## WHAT THE EXERCISE ASKS
When you reproduce the data, keep every word exactly as it stands and leave the pictures out.

--- DATA TO EXAMINE Enclosed Below ---

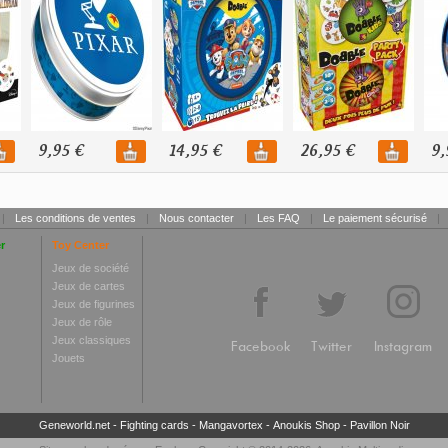
9,95 €
14,95 €
26,95 €
9,
|
Les conditions de ventes
|
Nous contacter
|
Les FAQ
|
Le paiement sécurisé
|
r
Toy Center
Jeux de société
Jeux de cartes
Jeux de figurines
Jeux de rôle
Jeux classiques
Facebook
Twitter
Instagram
Jouets
Geneworld.net
-
Fighting cards
-
Mangavortex
-
Anoukis Shop
-
Pavillon Noir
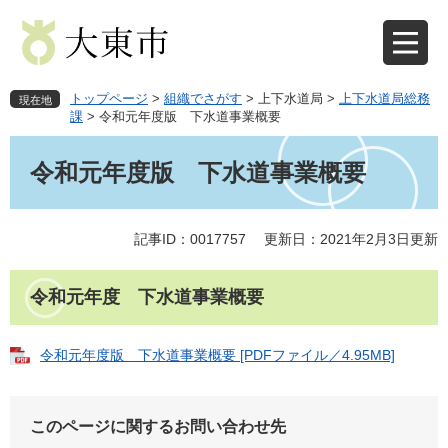
ペ
メ
ー
ニ
ジ
ュ
の
ー
先
を
トップページ
>
組織でさがす
>
上下水道局
>
上下水道局総務
現在地
頭
飛
課
>
令和元年度版 下水道事業概要
で
ば
本
す
し
文
令和元年度版 下水道事業概要
。
て
本
文
記事ID：0017757
更新日：2021年2月3日更新
へ
令和元年度 下水道事業概要
令和元年度版 下水道事業概要 [PDFファイル／4.95MB]
このページに関するお問い合わせ先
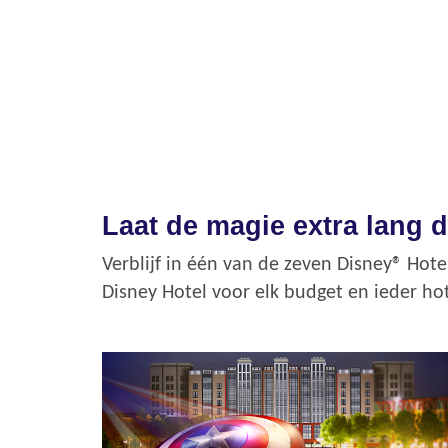
Laat de magie extra lang d
Verblijf in één van de zeven Disney® Hote
Disney Hotel voor elk budget en ieder hot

--- End of Enclosed DATA TO EXAMINE ---

## SOLUTION TO THIS TASK
9,95 €
14,95 €
26,95 €
9,
|
Les conditions de ventes
|
Nous contacter
|
Les FAQ
|
Le paiement sécurisé
|
r
Toy Center
Jeux de société
Jeux de cartes
Jeux de figurines
Jeux de rôle
Jeux classiques
Facebook
Twitter
Instagram
Jouets
Geneworld.net
-
Fighting cards
-
Mangavortex
-
Anoukis Shop
-
Pavillon Noir
ペ
メ
ー
ニ
ジ
ュ
の
ー
先
を
トップページ
>
組織でさがす
>
上下水道局
>
上下水道局総務
現在地
頭
飛
課
>
令和元年度版 下水道事業概要
で
ば
本
す
し
文
令和元年度版 下水道事業概要
。
て
本
文
記事ID：0017757
更新日：2021年2月3日更新
へ
令和元年度 下水道事業概要
令和元年度版 下水道事業概要 [PDFファイル／4.95MB]
このページに関するお問い合わせ先
Laat de magie extra lang d
Verblijf in één van de zeven Disney® Hote
Disney Hotel voor elk budget en ieder hot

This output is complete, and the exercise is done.